Directions for this task: Only the lines of the data below from the one with "Zadné Dereše" through the one with "淡江大學資訊管理研究所畢業，在 KKBOX 任職七" are wanted. Repeat them exactly.

Collected data:
--- START ---

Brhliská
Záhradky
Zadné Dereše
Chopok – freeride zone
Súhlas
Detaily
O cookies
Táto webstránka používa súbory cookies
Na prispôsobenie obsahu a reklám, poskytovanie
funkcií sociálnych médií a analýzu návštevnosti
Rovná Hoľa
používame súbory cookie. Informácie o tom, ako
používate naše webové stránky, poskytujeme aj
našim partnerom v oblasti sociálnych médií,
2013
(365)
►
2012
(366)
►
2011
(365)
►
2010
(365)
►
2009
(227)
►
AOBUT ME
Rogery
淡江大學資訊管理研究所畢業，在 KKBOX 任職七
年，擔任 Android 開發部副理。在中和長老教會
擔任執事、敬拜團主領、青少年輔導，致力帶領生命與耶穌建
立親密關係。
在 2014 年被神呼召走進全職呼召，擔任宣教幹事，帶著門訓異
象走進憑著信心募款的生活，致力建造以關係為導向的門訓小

--- END ---
--- START ---

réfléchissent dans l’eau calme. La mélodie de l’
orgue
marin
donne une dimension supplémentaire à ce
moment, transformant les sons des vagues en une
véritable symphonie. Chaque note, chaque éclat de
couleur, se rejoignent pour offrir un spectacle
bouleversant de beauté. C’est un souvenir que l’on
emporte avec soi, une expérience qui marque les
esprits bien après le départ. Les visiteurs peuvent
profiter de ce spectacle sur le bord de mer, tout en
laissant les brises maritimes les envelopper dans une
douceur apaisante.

--- END ---

Solution to this problem:
Zadné Dereše
Chopok – freeride zone
Súhlas
Detaily
O cookies
Táto webstránka používa súbory cookies
Na prispôsobenie obsahu a reklám, poskytovanie
funkcií sociálnych médií a analýzu návštevnosti
Rovná Hoľa
používame súbory cookie. Informácie o tom, ako
používate naše webové stránky, poskytujeme aj
našim partnerom v oblasti sociálnych médií,
2013
(365)
►
2012
(366)
►
2011
(365)
►
2010
(365)
►
2009
(227)
►
AOBUT ME
Rogery
淡江大學資訊管理研究所畢業，在 KKBOX 任職七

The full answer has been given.